Research such as this has direct implications and applications in skin care product formulations. “We use this kind of research directly to help design future skincare products,” Tom Mammone, vice president of skin physiology and pharmacology at the Estée Lauder Companies research and Clinique laboratories, tells Cosmetics Design.
“For example, this research has a clear application for Clinique’s cleansers and exfoliators,” says Mammone, going on to explain that, “based upon the damage pollen can cause to the epidermis, one important strategy is to effectively remove it from skin.”
Research agenda
“The purpose of this study was to evaluate the physiological effects of pollen exposure on skin, specifically, evaluating changes in skin barrier function, inflammatory response, and collagen levels, as well to determine if treatment with antioxidants could mitigate any harmful effects,” explain the researchers in the introduction of their Society for Investigative Dermatology (SID) poster presentation.

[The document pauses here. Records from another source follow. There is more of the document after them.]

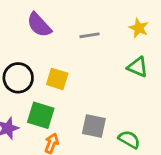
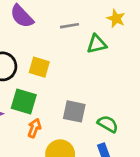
green triangle: (138, 67) -> (97, 44), moved, turned -35

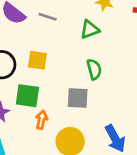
gray line: (70, 26) -> (48, 17), moved, turned 36
green semicircle: (108, 124) -> (94, 69), moved, turned 54

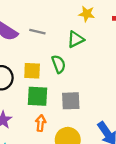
green semicircle: (94, 69) -> (59, 64), moved
green square: (27, 96) -> (37, 96), moved

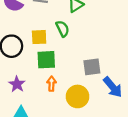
gray square: (71, 101) -> (92, 67), moved

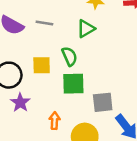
green square: (46, 60) -> (73, 84), moved
purple star: (17, 84) -> (20, 103), moved

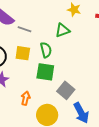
gray line: (44, 23) -> (24, 29), moved
gray square: (103, 102) -> (66, 90), turned 36

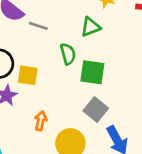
yellow square: (23, 53) -> (28, 75), moved
green square: (45, 72) -> (92, 72), moved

The full team comprises Mammone as well as Nora Ruth, Vasile Ionita Manzatu, Jaimie Jerome, and Shannon Sanacora. “We were all very surprised that pollen was damaging to skin,” Mammone tells Cosmetics Design.

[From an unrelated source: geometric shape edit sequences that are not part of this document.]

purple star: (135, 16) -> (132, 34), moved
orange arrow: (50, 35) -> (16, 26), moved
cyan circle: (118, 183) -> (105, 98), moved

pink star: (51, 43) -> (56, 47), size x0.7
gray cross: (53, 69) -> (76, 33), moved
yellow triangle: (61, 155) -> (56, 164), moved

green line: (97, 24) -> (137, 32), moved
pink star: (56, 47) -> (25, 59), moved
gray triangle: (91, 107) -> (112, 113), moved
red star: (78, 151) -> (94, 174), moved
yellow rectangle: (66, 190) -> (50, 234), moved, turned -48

Taking the learnings from this study and hypothesizing about what they may mean about allergens in general, Mammone says, “I think the next question that many have asked is do other skin sensitizers or allergens cause this type of direct damage to skin?” And this question will likely be the foundation of future research: “We plan to explore what other common allergens do to damage skin as well as approaches to mitigate that damage.”
Skin physiology
Through testing on reconstructed skin models exposed to allergenic Kentucky Bluegrass pollen, the researchers found that exposure impacts skin in three ways: It impairs skin barrier function. It results in a reduction of collagen. And, it increases skin’s inflammatory response. “Pollen is well known to release proteases, which are very noxious, so these are likely the initiator of skin damage,” Mammone tells Cosmetics Design. “Inflammation that arises from this irritation causes aging in skin that is similar to the effects we see from photoaging.”
Through further testing he and the rest of the team found that antioxidants, especially pure vitamin C, can limit these effects. “We were actually surprised anti-oxidants had a mitigating effect, since the damaging proteases released by pollen weren’t really thought to have a free radical element to their pathology,” acknowledges Mammone. “However, we speculate that secondary to these proteases effects on skin would be their activation of free radical production in an oxidative pathway in the skin.”
These new findings will likely find their way in to not only anti-pollen skin care but anti-pollution skin care more broadly since antioxidants can address many pollution-related skin concerns as Mommone notes, “in our experiments on a variety of environmental damages like IR, UV, and pollution, we demonstrated, as have others, that antioxidants can have a protective effect.”